Dr. Ramakrishnan Raman, Vice Chancellor, Symbiosis International (Deemed University).
India's startup revolution has changed what young people aspire to. Not long ago, the dream was a government job - stable, prestigious, settled. Then the IT boom of the 1990s rewrote that script. Private sector salaries became the goal. Now a third path has emerged, and it has a name: entrepreneurship.
But aspiration and action are not the same thing, and India has confused the two here too.
Shark Tank India didn't create this shift, but it accelerated it - venture capital deepened, angel investors multiplied, and startups became something you could picture yourself building. Yet for all the excitement, fewer than five percent of graduates actually attempt to launch something after university. The reasons aren't complicated: fear of failure, lack of capital, no mentor, no certainty the market wants what you're building, and the sheer stubbornness required to survive being wrong repeatedly.
That gap is where universities come in or should.

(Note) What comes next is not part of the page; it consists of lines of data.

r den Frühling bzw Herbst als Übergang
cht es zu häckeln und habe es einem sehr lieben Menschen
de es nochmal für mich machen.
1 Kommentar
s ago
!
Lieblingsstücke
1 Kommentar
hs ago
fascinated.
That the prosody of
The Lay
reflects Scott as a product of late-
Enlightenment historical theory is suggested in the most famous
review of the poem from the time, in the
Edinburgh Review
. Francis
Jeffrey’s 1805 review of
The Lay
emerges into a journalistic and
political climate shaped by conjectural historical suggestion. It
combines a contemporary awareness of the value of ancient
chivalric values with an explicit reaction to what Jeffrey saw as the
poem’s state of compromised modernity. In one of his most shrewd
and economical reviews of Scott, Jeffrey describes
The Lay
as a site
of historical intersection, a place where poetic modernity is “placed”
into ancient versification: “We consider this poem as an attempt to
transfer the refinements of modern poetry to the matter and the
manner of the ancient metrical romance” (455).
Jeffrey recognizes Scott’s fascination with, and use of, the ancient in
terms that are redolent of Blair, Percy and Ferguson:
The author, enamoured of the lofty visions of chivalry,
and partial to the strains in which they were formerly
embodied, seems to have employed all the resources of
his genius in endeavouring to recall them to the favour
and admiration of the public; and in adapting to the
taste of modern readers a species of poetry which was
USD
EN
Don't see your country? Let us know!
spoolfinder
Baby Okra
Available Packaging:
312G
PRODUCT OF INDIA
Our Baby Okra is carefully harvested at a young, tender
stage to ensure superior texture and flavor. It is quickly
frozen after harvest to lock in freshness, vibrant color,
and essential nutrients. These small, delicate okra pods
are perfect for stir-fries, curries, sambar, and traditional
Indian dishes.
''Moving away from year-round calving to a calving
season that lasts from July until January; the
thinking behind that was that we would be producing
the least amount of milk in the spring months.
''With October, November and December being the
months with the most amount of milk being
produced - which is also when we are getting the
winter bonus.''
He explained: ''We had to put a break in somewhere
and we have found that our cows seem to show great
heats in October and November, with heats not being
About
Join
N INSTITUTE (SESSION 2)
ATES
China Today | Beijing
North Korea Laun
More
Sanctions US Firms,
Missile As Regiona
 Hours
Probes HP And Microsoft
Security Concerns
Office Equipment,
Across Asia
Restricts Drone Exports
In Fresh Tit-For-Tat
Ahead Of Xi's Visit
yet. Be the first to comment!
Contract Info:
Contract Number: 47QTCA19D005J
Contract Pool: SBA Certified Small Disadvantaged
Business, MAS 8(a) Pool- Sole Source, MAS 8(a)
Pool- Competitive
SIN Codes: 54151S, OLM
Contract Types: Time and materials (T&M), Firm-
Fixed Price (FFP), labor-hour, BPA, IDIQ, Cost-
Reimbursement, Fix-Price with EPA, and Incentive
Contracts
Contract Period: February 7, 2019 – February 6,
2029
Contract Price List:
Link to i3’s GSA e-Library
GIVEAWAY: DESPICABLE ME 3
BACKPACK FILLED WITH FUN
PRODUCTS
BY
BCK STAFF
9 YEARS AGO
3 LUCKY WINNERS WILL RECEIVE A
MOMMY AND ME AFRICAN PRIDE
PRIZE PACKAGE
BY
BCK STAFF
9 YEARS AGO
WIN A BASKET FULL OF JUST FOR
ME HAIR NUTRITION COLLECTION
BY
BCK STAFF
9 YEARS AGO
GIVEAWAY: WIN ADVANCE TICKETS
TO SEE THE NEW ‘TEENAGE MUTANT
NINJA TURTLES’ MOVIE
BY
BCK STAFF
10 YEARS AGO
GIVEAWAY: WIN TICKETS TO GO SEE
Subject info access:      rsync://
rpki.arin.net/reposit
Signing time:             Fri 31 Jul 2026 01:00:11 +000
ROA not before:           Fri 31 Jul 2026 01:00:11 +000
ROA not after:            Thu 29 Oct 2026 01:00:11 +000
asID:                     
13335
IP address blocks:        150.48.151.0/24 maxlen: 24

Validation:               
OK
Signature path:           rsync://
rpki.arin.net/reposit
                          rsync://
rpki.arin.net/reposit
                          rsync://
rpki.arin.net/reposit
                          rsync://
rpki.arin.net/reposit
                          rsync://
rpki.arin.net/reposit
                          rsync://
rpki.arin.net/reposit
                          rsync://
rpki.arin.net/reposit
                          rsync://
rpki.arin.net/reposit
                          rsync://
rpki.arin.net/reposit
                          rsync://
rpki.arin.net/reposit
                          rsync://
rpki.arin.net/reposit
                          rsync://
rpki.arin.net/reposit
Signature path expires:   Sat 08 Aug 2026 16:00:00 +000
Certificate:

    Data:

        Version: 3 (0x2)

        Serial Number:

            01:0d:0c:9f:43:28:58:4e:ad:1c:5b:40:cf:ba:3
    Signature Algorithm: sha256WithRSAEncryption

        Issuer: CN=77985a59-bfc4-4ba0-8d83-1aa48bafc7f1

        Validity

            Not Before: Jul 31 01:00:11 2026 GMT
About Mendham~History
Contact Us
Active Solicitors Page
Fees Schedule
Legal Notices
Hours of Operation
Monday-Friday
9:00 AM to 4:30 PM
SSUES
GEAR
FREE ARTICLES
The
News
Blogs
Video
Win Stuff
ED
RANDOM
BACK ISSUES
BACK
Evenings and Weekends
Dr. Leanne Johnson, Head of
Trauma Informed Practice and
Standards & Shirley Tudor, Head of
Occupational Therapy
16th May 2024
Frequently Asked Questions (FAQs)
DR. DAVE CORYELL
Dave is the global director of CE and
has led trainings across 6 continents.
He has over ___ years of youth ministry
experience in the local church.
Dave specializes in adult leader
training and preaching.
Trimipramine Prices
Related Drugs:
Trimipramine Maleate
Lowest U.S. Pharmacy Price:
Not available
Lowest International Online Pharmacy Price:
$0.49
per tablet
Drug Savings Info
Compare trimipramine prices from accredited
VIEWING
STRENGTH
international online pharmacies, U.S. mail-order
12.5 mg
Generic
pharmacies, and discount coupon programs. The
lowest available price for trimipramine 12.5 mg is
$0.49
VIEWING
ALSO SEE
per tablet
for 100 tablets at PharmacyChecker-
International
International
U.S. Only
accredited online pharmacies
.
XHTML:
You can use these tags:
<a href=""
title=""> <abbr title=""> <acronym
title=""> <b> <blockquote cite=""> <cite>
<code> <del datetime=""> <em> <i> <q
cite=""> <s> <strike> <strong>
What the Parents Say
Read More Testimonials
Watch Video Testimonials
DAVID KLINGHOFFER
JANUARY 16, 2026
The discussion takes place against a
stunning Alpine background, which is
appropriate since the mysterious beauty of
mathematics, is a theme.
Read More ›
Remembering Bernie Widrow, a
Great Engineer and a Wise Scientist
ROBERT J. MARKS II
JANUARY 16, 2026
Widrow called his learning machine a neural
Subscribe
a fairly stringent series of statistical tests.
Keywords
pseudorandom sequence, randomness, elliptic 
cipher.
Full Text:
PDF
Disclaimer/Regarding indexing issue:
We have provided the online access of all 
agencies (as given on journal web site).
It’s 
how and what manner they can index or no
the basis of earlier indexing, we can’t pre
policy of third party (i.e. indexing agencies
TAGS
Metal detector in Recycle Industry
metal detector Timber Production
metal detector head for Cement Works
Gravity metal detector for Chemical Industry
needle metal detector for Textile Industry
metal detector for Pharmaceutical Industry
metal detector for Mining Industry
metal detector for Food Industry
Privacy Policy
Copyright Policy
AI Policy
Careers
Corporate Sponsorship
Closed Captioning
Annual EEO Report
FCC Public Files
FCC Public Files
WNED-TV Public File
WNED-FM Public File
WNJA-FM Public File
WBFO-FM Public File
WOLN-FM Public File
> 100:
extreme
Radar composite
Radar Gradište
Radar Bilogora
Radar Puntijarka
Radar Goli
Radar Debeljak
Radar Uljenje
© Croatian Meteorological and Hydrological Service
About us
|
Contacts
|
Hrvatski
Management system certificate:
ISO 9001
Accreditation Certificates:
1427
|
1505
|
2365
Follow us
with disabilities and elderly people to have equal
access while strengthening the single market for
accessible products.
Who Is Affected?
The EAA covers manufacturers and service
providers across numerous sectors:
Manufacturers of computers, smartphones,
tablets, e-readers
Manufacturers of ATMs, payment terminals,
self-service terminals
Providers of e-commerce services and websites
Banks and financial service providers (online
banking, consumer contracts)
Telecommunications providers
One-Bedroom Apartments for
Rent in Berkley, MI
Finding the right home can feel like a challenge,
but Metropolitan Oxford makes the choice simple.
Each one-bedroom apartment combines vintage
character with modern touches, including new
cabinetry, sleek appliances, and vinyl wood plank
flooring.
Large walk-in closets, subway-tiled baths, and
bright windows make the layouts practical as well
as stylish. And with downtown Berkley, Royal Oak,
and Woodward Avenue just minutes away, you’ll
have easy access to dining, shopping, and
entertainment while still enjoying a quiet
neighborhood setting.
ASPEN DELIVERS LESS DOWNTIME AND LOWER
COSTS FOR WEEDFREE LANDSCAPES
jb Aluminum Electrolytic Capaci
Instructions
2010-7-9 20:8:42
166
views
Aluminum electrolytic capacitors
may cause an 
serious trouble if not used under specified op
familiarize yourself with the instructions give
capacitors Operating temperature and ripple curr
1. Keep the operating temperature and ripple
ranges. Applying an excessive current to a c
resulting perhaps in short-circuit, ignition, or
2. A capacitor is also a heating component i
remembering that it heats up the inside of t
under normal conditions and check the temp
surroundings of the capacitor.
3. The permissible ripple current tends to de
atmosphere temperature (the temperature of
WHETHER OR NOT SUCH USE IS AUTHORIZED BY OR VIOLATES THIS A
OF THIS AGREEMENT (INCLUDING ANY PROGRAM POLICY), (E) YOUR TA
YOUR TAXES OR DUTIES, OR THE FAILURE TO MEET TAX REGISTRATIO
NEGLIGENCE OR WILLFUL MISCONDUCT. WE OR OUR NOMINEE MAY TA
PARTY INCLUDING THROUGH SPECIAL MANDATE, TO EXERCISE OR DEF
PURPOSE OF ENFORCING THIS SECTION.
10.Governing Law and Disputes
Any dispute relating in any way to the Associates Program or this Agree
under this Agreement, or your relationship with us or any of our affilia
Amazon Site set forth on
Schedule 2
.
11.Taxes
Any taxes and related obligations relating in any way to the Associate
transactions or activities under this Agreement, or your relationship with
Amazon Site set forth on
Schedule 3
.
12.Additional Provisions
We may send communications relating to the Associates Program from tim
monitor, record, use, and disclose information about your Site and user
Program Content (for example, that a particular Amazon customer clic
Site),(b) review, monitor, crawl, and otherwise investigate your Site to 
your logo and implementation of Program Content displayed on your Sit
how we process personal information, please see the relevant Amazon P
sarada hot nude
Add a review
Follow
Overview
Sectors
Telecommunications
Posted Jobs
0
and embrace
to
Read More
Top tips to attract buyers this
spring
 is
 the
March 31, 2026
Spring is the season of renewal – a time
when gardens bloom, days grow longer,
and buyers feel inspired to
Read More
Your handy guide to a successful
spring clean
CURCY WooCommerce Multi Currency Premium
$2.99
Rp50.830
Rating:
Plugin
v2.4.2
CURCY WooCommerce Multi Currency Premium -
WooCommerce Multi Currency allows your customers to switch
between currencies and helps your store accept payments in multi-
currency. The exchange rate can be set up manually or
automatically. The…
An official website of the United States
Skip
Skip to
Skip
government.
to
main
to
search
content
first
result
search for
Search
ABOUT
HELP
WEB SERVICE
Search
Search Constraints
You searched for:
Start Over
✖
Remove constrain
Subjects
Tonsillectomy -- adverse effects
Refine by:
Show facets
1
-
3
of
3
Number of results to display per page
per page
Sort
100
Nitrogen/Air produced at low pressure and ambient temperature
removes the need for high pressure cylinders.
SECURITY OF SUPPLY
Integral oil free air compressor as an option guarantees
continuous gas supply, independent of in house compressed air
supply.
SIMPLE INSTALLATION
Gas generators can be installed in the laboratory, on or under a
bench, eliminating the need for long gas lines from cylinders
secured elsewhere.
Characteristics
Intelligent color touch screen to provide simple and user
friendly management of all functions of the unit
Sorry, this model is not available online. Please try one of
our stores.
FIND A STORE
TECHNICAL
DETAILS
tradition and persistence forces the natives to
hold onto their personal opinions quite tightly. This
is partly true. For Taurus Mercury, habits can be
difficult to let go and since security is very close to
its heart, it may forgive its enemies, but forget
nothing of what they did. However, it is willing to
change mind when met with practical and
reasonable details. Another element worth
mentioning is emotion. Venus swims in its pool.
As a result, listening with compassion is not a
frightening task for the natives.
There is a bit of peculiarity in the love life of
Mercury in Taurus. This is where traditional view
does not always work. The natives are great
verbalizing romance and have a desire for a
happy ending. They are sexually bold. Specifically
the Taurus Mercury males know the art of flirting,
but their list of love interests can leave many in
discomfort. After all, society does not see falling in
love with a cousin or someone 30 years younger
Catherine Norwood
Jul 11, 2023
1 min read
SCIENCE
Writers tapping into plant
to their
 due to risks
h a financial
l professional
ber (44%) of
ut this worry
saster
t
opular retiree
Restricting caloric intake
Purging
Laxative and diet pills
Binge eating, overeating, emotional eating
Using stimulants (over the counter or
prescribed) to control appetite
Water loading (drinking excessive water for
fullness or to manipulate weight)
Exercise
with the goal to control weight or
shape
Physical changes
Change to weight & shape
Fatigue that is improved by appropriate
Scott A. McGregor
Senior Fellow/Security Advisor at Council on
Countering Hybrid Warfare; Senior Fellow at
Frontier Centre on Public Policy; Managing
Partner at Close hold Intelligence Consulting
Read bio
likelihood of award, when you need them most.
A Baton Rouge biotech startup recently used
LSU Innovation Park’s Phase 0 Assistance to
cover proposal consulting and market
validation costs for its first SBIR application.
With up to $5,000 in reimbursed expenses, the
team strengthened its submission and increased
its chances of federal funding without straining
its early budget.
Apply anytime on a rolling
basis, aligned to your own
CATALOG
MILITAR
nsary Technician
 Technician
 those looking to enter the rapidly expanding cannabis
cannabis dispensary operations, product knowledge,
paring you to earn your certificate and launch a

A university that only produces job seekers is doing half the job. The other half is producing job creators. Structured mentorship, investor connections, industry access, the chance to stress-test an idea before it costs you everything universities can offer all of this. They can change the odds meaningfully.
The harder problem is that most don't have the people to deliver it. Faculty who've actually built something, scaled something, raised a round and burned through it they're rare in Indian higher education. Without that lived experience, guidance on fundraising or product-market fit stays theoretical. A professor who has only read about failure cannot prepare a founder for what failure actually feels like. Closing that expertise gap matters more than most institutions seem to acknowledge.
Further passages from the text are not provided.